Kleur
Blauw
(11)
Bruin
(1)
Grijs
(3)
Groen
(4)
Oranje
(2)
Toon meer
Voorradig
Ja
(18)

▶ Exercise brief: All entries must be given again exactly.

▶ Exercise response:
Kleur
Blauw
(11)
Bruin
(1)
Grijs
(3)
Groen
(4)
Oranje
(2)
Toon meer
Voorradig
Ja
(18)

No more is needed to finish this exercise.